DIRECTIONS FOR THIS TASK: Your copy should match the records below exactly, except for the pictures.

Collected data
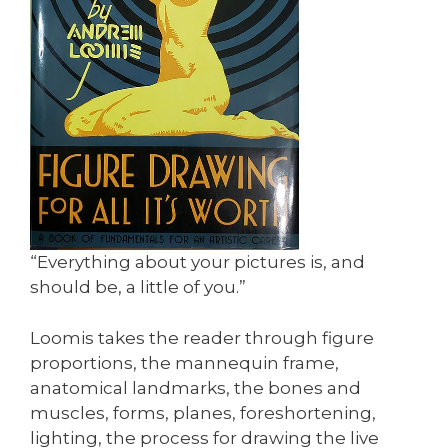
“Everything about your pictures is, and
should be, a little of you.”
Loomis takes the reader through figure
proportions, the mannequin frame,
anatomical landmarks, the bones and
muscles, forms, planes, foreshortening,
lighting, the process for drawing the live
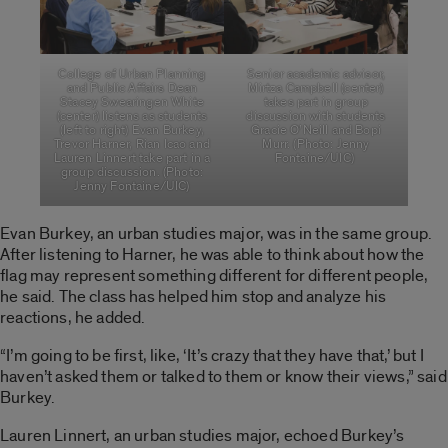
College of Urban Planning
Senior academic advisor,
and Public Affairs Dean
Mirtza Campbell (center)
Stacey Swearingen White
takes part in group
(center) listens as students
discussion with students
(left to right) Evan Burkey,
Gracie O’Neill and Bopi
Trevor Harner, Rian Icao and
Murr. (Photo: Jenny
Lauren Linnert take part in a
Fontaine/UIC)
group discussion. (Photo:
Jenny Fontaine/UIC)
Evan Burkey, an urban studies major, was in the same group.
After listening to Harner, he was able to think about how the
flag may represent something different for different people,
he said. The class has helped him stop and analyze his
reactions, he added.
“I’m going to be first, like, ‘It’s crazy that they have that,’ but I
haven’t asked them or talked to them or know their views,” said
Burkey.
Lauren Linnert, an urban studies major, echoed Burkey’s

ANSWER FOR THIS EXERCISE:
“Everything about your pictures is, and
should be, a little of you.”
Loomis takes the reader through figure
proportions, the mannequin frame,
anatomical landmarks, the bones and
muscles, forms, planes, foreshortening,
lighting, the process for drawing the live
College of Urban Planning
Senior academic advisor,
and Public Affairs Dean
Mirtza Campbell (center)
Stacey Swearingen White
takes part in group
(center) listens as students
discussion with students
(left to right) Evan Burkey,
Gracie O’Neill and Bopi
Trevor Harner, Rian Icao and
Murr. (Photo: Jenny
Lauren Linnert take part in a
Fontaine/UIC)
group discussion. (Photo:
Jenny Fontaine/UIC)
Evan Burkey, an urban studies major, was in the same group.
After listening to Harner, he was able to think about how the
flag may represent something different for different people,
he said. The class has helped him stop and analyze his
reactions, he added.
“I’m going to be first, like, ‘It’s crazy that they have that,’ but I
haven’t asked them or talked to them or know their views,” said
Burkey.
Lauren Linnert, an urban studies major, echoed Burkey’s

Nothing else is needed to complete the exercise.